SCHD is the Schwab U.S. Dividend Equity ETF, and it asks very little of investors in return for a lot of structure. The fund charges a 0.06% annual expense ratio, which means a $10,000 investment would cost just $6 a year in fees. It also carried a current 3.31% 30-day SEC yield, a figure that keeps it on the radar of income investors looking for a steady payout without a high bill attached.
The reason SCHD stands out is not just the price. It is a passive ETF that tracks the Dow Jones U.S. Dividend 100 Index, but it does so with a fundamentally weighted process rather than a market-cap-weighted benchmark. That matters because the fund is not simply buying the biggest dividend names and calling it a day. Companies must have paid dividends for at least 10 consecutive years before they even make the starting line, and the surviving stocks are judged on four variables: free cash flow to total debt, return on equity, dividend yield and five-year dividend growth rate. The top 100 companies that clear those screens are the ones that make it in.
The article says SCHD tracks a dividend index that screens companies with at least 10 consecutive years of dividend payments. The portfolio is rebalanced quarterly, and the index is fully reconstituted annually. That structure helps explain why the fund has become popular among Boglehead investors who want a large-cap value and income tilt without having to pick individual stocks. It also fits a broader pattern in the ETF market: advisors and retail investors do not always get the same ETF recommendations, even when they are looking at the same income goal.
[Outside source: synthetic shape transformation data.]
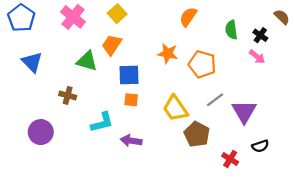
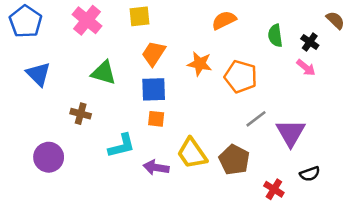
yellow square: (117, 14) -> (140, 16), turned 36
orange semicircle: (188, 17) -> (224, 20), turned 30
orange trapezoid: (112, 45) -> (154, 54), moved
yellow trapezoid: (175, 108) -> (192, 153), moved

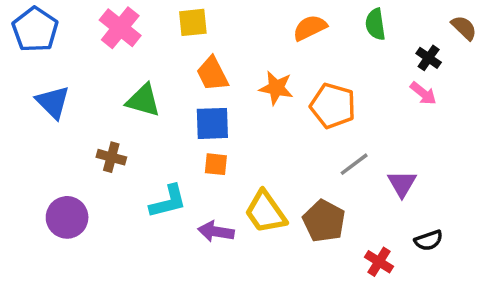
green semicircle: (275, 36) -> (375, 24), moved
orange trapezoid: (154, 54) -> (212, 74), turned -60
purple triangle: (291, 133) -> (402, 184), size x0.7

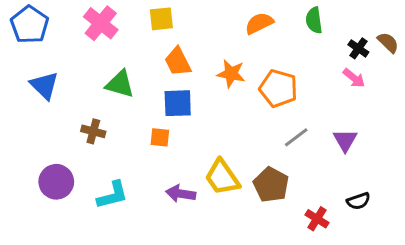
brown semicircle: (464, 28) -> (388, 43), moved
orange square: (216, 164) -> (160, 137), moved
purple triangle: (402, 184) -> (345, 140), moved
cyan L-shape: (168, 201) -> (113, 195), moved

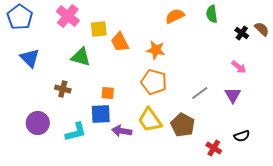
yellow square: (161, 19) -> (99, 29), moved
pink arrow: (354, 78) -> (239, 67), moved
orange pentagon: (278, 88) -> (154, 82), moved
blue square: (178, 103) -> (101, 114), moved

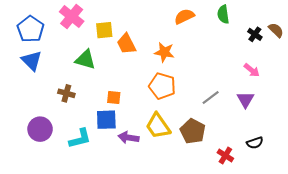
blue pentagon: (20, 17) -> (31, 29), moved

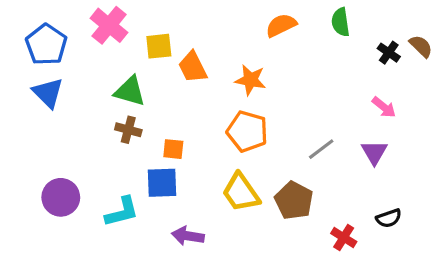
brown cross: (66, 93) -> (128, 130), moved
purple arrow: (128, 138) -> (188, 236), moved

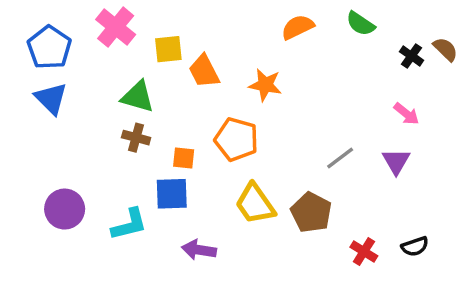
green semicircle: (341, 22) -> (360, 24), turned -48
orange pentagon: (247, 131) -> (236, 139), moved
black semicircle: (389, 218) -> (415, 246), moved

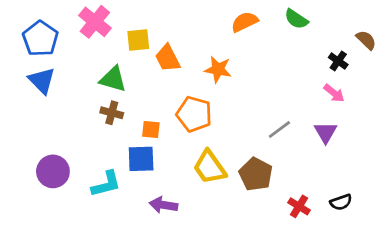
black cross: (412, 56) -> (338, 61), moved

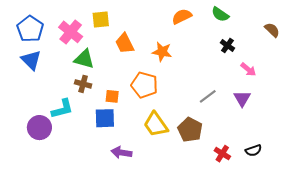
pink cross: (95, 22) -> (71, 32), moved
yellow square: (138, 40) -> (101, 20), moved
black cross: (338, 61) -> (227, 45), moved
cyan L-shape: (106, 184) -> (62, 109), moved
There is a catch, and it is one many income investors miss. SCHD’s design benefits from the ETF creation and redemption mechanism, which helps keep the fund efficient as money moves in and out. It also avoids REIT-heavy exposure that can reduce dividend tax efficiency. That combination makes the fund more than a simple yield play. It is a rules-based portfolio built to reward consistency, not just headline income, and the annual and quarterly review cycle is what keeps those rules from drifting too far from the original idea.
For investors deciding whether SCHD fits their portfolio, the real story is not the fee alone, or even the yield. It is the way the index filters for quality, durability and dividend growth before a stock ever reaches the fund. In a market full of products that promise income, SCHD’s discipline is the point.